高齢者の「家賃滞納」子どもに連絡をすると…
それと同時に親というのは、いつまで子どもに対する責任を負わなければならないのか、という疑問が頭をもたげる場面にも度々出くわします。「親」というだけで、半永久的に責任を追及されてしまうことも、それはそれで厳しい話だなとも思うのです。
犯罪を犯した人の親がインタビューを受けている姿をテレビなどでよく目にしますが、当人が未成年者ならともかく、すでに成人している場合、果たしてそれは必要なのだろうかという疑問を持たずにはいられません。年老いた親がうなだれて謝罪している姿は、見ていてこちらまで辛くなってしまいます。いったい親は、いつまで親としての責任を追及されるのでしょうか。
逆に高齢の親を、子どもが見放すケースもあります。
年齢的に経済活動を続けることが難しい高齢者が家賃を滞納した場合は、息子さんやお嬢さんにご相談することが多いのですが、連絡をとっても「何年も前に縁を切っているので」と、平気で電話を切られることがあるのです。

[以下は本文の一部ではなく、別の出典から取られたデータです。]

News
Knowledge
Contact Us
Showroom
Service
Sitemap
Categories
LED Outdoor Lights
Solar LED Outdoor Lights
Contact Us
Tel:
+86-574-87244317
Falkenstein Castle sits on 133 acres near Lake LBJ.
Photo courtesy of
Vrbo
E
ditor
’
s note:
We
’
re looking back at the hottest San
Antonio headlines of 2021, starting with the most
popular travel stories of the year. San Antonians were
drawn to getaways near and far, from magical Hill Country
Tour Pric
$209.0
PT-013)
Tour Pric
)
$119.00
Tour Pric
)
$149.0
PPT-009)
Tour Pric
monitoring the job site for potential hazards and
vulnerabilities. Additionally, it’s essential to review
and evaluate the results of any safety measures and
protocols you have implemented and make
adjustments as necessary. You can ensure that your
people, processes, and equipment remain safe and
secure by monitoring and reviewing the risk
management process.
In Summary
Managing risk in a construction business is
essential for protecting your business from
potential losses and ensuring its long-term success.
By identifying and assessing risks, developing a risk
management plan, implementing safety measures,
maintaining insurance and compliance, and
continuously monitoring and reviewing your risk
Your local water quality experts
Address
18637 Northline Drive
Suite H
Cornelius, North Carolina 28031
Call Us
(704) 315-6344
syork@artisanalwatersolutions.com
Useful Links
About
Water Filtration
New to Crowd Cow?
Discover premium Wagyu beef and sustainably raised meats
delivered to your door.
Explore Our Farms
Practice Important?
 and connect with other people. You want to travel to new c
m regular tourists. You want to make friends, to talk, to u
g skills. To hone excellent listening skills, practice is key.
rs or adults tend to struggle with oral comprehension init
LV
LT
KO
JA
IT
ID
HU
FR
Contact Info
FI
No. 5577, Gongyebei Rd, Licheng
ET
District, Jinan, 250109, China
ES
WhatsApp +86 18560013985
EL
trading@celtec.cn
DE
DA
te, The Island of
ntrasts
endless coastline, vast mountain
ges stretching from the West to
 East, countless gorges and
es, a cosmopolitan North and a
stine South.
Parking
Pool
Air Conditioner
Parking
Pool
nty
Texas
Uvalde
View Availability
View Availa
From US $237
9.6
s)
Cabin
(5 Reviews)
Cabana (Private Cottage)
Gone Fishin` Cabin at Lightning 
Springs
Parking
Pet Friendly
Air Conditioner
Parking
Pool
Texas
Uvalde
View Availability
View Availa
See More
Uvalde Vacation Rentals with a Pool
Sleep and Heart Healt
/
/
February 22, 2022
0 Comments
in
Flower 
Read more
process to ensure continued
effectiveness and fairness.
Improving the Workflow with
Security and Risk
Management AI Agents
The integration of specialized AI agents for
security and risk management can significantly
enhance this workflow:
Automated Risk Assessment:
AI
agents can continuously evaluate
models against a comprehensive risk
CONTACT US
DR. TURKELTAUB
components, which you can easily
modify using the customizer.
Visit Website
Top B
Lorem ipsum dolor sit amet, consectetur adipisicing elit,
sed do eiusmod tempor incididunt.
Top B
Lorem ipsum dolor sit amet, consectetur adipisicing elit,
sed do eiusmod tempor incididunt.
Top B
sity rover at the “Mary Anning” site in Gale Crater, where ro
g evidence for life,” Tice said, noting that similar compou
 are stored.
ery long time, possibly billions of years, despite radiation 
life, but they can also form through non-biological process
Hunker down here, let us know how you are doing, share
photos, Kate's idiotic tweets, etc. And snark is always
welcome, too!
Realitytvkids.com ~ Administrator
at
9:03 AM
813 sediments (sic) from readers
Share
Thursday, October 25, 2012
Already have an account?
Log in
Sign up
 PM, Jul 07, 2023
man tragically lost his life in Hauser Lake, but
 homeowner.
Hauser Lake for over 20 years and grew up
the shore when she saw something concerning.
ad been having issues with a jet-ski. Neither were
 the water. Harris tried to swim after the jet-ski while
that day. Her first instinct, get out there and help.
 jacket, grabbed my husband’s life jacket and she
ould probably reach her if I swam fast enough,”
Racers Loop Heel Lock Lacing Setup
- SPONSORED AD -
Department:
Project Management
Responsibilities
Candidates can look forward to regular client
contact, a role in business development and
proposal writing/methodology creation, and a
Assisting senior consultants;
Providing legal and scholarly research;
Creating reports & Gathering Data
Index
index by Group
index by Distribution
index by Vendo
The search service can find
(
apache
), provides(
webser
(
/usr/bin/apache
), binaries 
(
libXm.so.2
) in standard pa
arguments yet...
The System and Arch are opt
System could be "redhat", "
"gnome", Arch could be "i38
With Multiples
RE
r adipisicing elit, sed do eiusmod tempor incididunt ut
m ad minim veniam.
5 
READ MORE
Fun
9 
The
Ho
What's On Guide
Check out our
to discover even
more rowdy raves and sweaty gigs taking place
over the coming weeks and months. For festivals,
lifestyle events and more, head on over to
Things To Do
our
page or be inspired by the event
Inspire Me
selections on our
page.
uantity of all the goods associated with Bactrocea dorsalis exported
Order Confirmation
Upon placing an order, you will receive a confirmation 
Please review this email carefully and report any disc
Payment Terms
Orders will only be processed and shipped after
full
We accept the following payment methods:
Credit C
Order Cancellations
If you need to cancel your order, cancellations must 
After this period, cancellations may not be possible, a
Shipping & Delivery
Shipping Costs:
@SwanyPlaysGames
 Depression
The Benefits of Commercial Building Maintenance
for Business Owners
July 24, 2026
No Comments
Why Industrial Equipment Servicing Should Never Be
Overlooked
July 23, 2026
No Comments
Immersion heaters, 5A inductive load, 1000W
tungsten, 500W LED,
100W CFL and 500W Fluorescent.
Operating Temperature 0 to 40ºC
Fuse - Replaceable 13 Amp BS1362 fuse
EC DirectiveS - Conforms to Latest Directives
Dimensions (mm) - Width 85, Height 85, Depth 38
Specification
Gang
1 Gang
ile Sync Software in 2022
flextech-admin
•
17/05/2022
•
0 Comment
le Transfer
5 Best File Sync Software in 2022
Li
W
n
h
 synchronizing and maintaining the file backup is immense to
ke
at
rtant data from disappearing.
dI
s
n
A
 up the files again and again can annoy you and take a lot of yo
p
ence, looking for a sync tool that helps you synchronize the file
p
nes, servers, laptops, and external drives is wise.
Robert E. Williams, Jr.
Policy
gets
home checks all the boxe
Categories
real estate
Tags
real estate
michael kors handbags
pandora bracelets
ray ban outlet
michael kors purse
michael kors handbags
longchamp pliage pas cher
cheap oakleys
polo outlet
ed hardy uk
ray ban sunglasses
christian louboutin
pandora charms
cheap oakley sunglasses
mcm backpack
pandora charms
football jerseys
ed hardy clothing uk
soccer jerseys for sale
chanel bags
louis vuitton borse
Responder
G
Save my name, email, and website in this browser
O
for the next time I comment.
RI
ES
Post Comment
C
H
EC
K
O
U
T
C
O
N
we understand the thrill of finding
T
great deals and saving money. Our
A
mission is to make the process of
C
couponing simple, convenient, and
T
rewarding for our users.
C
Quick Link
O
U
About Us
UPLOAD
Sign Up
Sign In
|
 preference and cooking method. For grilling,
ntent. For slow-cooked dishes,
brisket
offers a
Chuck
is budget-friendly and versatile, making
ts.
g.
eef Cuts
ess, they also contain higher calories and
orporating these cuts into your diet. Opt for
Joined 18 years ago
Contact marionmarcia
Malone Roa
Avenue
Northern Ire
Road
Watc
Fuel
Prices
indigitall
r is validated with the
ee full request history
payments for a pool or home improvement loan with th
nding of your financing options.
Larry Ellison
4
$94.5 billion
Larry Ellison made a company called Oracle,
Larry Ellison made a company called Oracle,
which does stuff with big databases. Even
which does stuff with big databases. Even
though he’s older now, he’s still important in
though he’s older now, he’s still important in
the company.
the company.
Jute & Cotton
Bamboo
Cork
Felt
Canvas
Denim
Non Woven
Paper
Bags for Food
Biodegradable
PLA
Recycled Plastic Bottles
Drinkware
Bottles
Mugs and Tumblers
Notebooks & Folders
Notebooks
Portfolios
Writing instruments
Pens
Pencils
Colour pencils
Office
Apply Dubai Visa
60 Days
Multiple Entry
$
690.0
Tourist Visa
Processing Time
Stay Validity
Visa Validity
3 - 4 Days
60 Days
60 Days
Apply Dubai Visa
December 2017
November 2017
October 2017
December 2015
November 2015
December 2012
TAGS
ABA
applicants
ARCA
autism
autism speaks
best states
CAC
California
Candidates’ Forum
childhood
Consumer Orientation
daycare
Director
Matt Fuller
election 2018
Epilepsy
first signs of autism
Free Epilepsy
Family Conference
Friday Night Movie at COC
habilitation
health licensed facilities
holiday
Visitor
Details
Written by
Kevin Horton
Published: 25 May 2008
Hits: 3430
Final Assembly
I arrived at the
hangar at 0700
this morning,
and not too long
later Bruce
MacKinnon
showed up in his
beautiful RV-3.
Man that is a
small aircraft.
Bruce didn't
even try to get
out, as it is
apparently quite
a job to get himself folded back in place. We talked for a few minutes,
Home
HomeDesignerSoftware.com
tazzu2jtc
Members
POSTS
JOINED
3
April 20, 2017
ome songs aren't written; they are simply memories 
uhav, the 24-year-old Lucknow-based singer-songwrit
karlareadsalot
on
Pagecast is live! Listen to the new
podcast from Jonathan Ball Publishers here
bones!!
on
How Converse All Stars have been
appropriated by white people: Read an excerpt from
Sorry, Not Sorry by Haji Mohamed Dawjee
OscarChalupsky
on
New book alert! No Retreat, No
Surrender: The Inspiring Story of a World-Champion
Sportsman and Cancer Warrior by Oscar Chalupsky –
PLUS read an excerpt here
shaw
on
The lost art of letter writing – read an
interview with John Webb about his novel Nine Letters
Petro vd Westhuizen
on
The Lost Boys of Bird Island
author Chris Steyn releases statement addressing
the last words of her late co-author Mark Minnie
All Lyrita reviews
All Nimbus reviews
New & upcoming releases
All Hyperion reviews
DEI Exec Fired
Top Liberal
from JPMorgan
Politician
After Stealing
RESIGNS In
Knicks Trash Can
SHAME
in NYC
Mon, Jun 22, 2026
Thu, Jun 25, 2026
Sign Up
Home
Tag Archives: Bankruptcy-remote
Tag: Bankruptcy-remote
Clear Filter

高齢の親を施設に入れる選択をする人が増え始めた頃、「まるで姥捨て山だ」とその状況を嘆く空気は少なからずありました。しかし今、親の存在そのものまで「捨てる」ことが横行しているのです。実は高齢の賃借人の家賃滞納に対して、ご家族の協力が得られるのは100件に1件あればいいほうです。
高齢者の場合、支払えないから引越ししなければいけないという認識があっても、引越しに必要な財力はもちろん、そこに向かう気力や体力もありません。だからこそ本来は家族の協力が必要なのですが、現実は厳しいものです。
もちろんそれぞれに「縁を切る」に至った事情はあるのでしょうが、その言葉を聞くたびに、なんとも言えないやるせなさだけが残るのです。